When mixing the fish, pay attention to ensure the fish is evenly salted and not crushed. Place each layer slowly into the jar containing the salted fish. Place a bamboo woven grid or dried areca leaf on top and seal it. Cover tightly, put in a dark, dry, clean, airtight room, keep the temperature moderate, and mix the salted fish again for about six or seven months. When the grid appears a white enamel layer, remove the grid and scoop out the enamel layer. Salted fish in March, near Lunar New Year, start filtering the fish sauce. Gently remove the grid, mix the fish sauce evenly and use a fine cloth to filter the fish sauce.
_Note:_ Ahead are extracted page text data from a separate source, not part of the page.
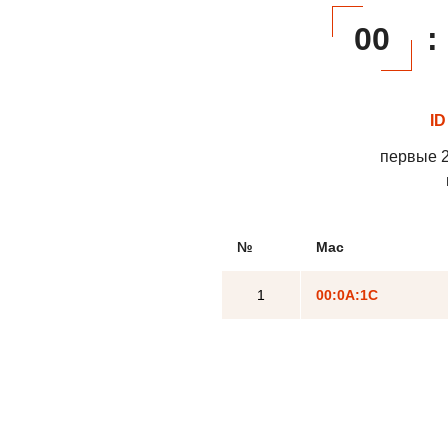
00
:
ID
первые 2
№
Mac
1
00:0A:1C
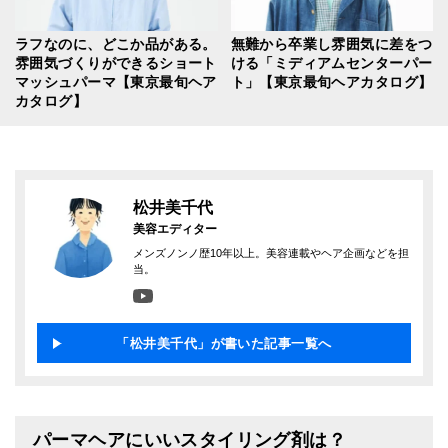
ラフなのに、どこか品がある。
無難から卒業し雰囲気に差をつ
雰囲気づくりができるショート
ける「ミディアムセンターパー
マッシュパーマ【東京最旬ヘア
ト」【東京最旬ヘアカタログ】
カタログ】
松井美千代
美容エディター
メンズノンノ歴10年以上。美容連載やヘア企画などを担
当。
「松井美千代」が書いた記事一覧へ
パーマヘアにいいスタイリング剤は？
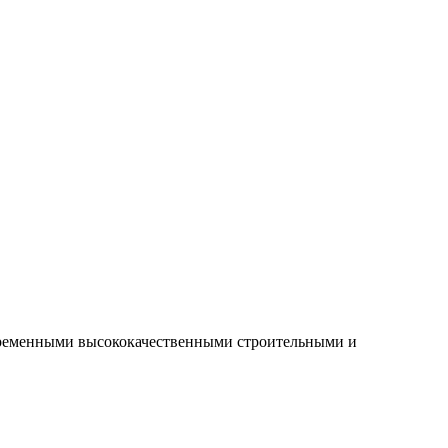
овременными высококачественными строительными и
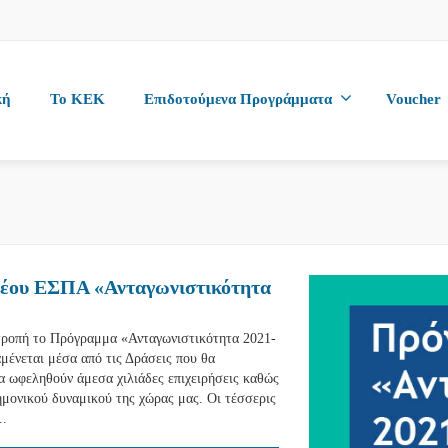
κή
To KEK
Επιδοτούμενα Προγράμματα
Voucher
νέου ΕΣΠΑ «Ανταγωνιστικότητα
ιτροπή το Πρόγραμμα «Ανταγωνιστικότητα 2021-
μένεται μέσα από τις Δράσεις που θα
α ωφεληθούν άμεσα χιλιάδες επιχειρήσεις καθώς
ημονικού δυναμικού της χώρας μας. Οι τέσσερις
..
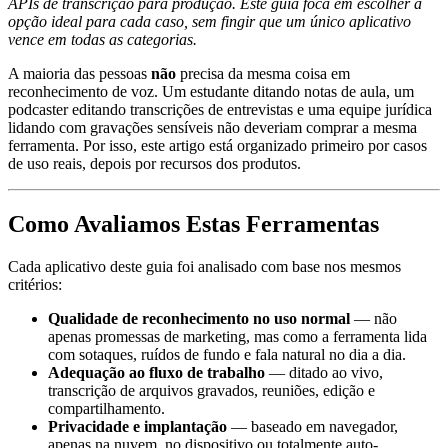
APIs de transcrição para produção. Este guia foca em escolher a
opção ideal para cada caso, sem fingir que um único aplicativo
vence em todas as categorias.
A maioria das pessoas
não
precisa da mesma coisa em
reconhecimento de voz. Um estudante ditando notas de aula, um
podcaster editando transcrições de entrevistas e uma equipe jurídica
lidando com gravações sensíveis não deveriam comprar a mesma
ferramenta. Por isso, este artigo está organizado primeiro por casos
de uso reais, depois por recursos dos produtos.
Como Avaliamos Estas Ferramentas
Cada aplicativo deste guia foi analisado com base nos mesmos
critérios:
Qualidade de reconhecimento no uso normal
— não
apenas promessas de marketing, mas como a ferramenta lida
com sotaques, ruídos de fundo e fala natural no dia a dia.
Adequação ao fluxo de trabalho
— ditado ao vivo,
transcrição de arquivos gravados, reuniões, edição e
compartilhamento.
Privacidade e implantação
— baseado em navegador,
apenas na nuvem, no dispositivo ou totalmente auto-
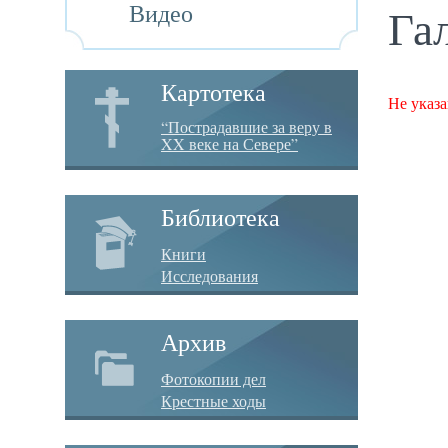
Видео
Га
Картотека
Не указа
“Пострадавшие за веру в
XX веке на Севере”
Библиотека
Книги
Исследования
Архив
Фотокопии дел
Крестные ходы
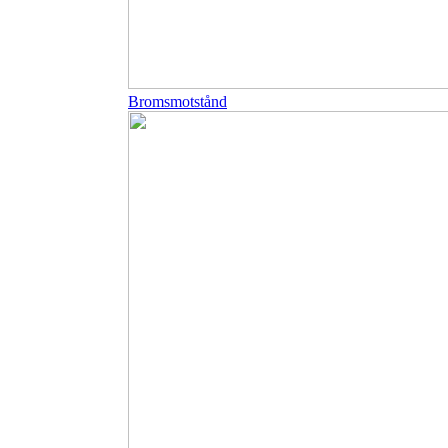
Bromsmotstånd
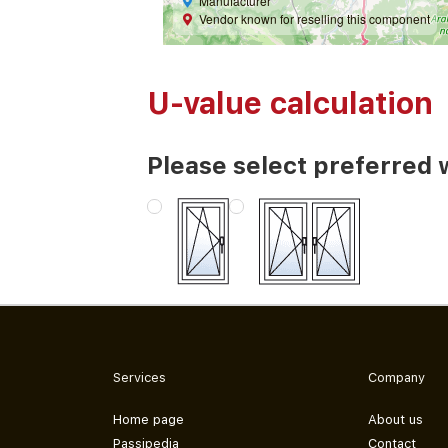
Manufacturer
Vendor known for reselling this component
U-value calculation
Please select preferred 
Services
Company
Home page
About us
Passipedia
Contact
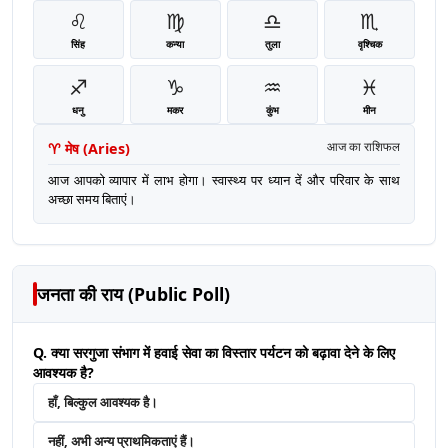
♌
♍
♎
♏
सिंह
कन्या
तुला
वृश्चिक
♐
♑
♒
♓
धनु
मकर
कुंभ
मीन
♈
मेष
(
Aries
)
आज का राशिफल
आज आपको व्यापार में लाभ होगा। स्वास्थ्य पर ध्यान दें और परिवार के साथ
अच्छा समय बिताएं।
जनता की राय (Public Poll)
Q. क्या सरगुजा संभाग में हवाई सेवा का विस्तार पर्यटन को बढ़ावा देने के लिए
आवश्यक है?
हाँ, बिल्कुल आवश्यक है।
नहीं, अभी अन्य प्राथमिकताएं हैं।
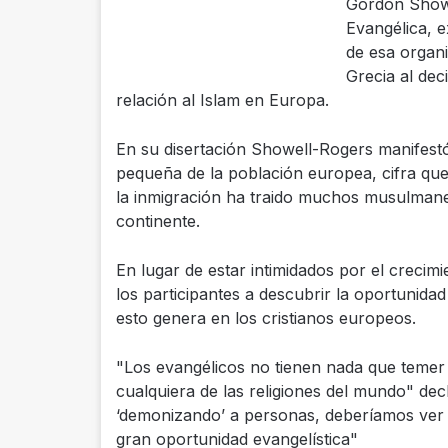
Gordon Showe
Evangélica, e
de esa organi
Grecia al dec
relación al Islam en Europa.
En su disertación Showell-Rogers manifes
pequeña de la población europea, cifra qu
la inmigración ha traido muchos musulmane
continente.
En lugar de estar intimidados por el creci
los participantes a descubrir la oportunidad
esto genera en los cristianos europeos.
"Los evangélicos no tienen nada que temer 
cualquiera de las religiones del mundo" dec
‘demonizando’ a personas, deberíamos ver
gran oportunidad evangelística"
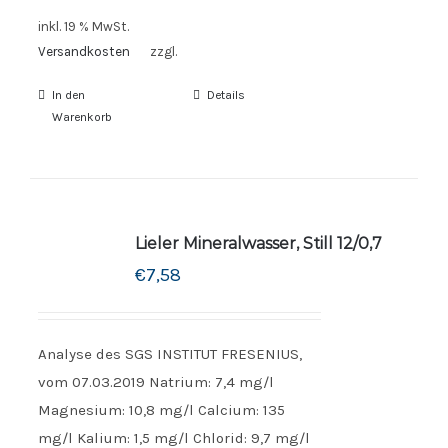
inkl. 19 % MwSt.
Versandkosten
zzgl.
In den
Details
Warenkorb
Lieler Mineralwasser, Still 12/0,7
€
7,58
Analyse des SGS INSTITUT FRESENIUS,
vom 07.03.2019 Natrium: 7,4 mg/l
Magnesium: 10,8 mg/l Calcium: 135
mg/l Kalium: 1,5 mg/l Chlorid: 9,7 mg/l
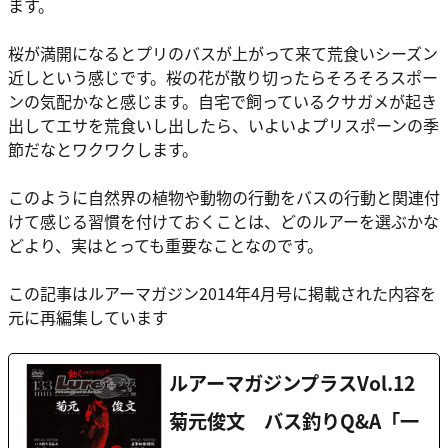
ます。
桜が満開になるとプリのバスが上がって来て荒食いシーズン
近しという感じです。桜の花が散り切ったらそろそろスポー
ンの気配かなと感じます。自宅で飼っているクサガメが起き
出してエサを荒食いし出したら、いよいよプリスポーンの季
節だなとワクワクします。
このように自然界の植物や動物の行動をバスの行動と関連付
けて感じる習慣を付けておくことは、
どのルアーを選ぶかな
どより、実はとっても重要なことなのです。
この記事はルアーマガジン2014年4月号に掲載された内容を
元に再編集しています
ルアーマガジンプラスVol.12
菊元俊文 バス釣りQ&A「一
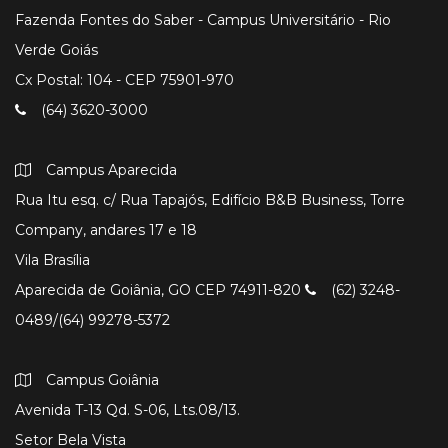
Fazenda Fontes do Saber - Campus Universitário - Rio
Verde Goiás
Cx Postal: 104 - CEP 75901-970
(64) 3620-3000
Campus Aparecida
Rua Itu esq. c/ Rua Tapajós, Edifício B&B Business, Torre
Company, andares 17 e 18
Vila Brasília
Aparecida de Goiânia, GO CEP 74911-820
(62) 3248-
0489/(64) 99278-5372
Campus Goiânia
Avenida T-13 Qd. S-06, Lts.08/13.
Setor Bela Vista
The fish sauce flows slowly, has a dark red color like the color of cockroach wings, and the aroma is very attractive.
And another important thing is that the salt used to marinate the fish must be from Nha Trang (Khanh Hoa), Quang Ngai, Binh Thuan , with large, mature, pure white grains, exposed to the sun and not exposed to rain, brought back and poured on a dry cement floor for five to seven days to drain all the bitter water, then put in a jar and stored for a few years before using.
Presently, the Nam O Traditional Fish Sauce Village Association has been established and recognized by the Vietnam Intellectual Property Office and granted a Collective Trademark Certificate to the Village Association.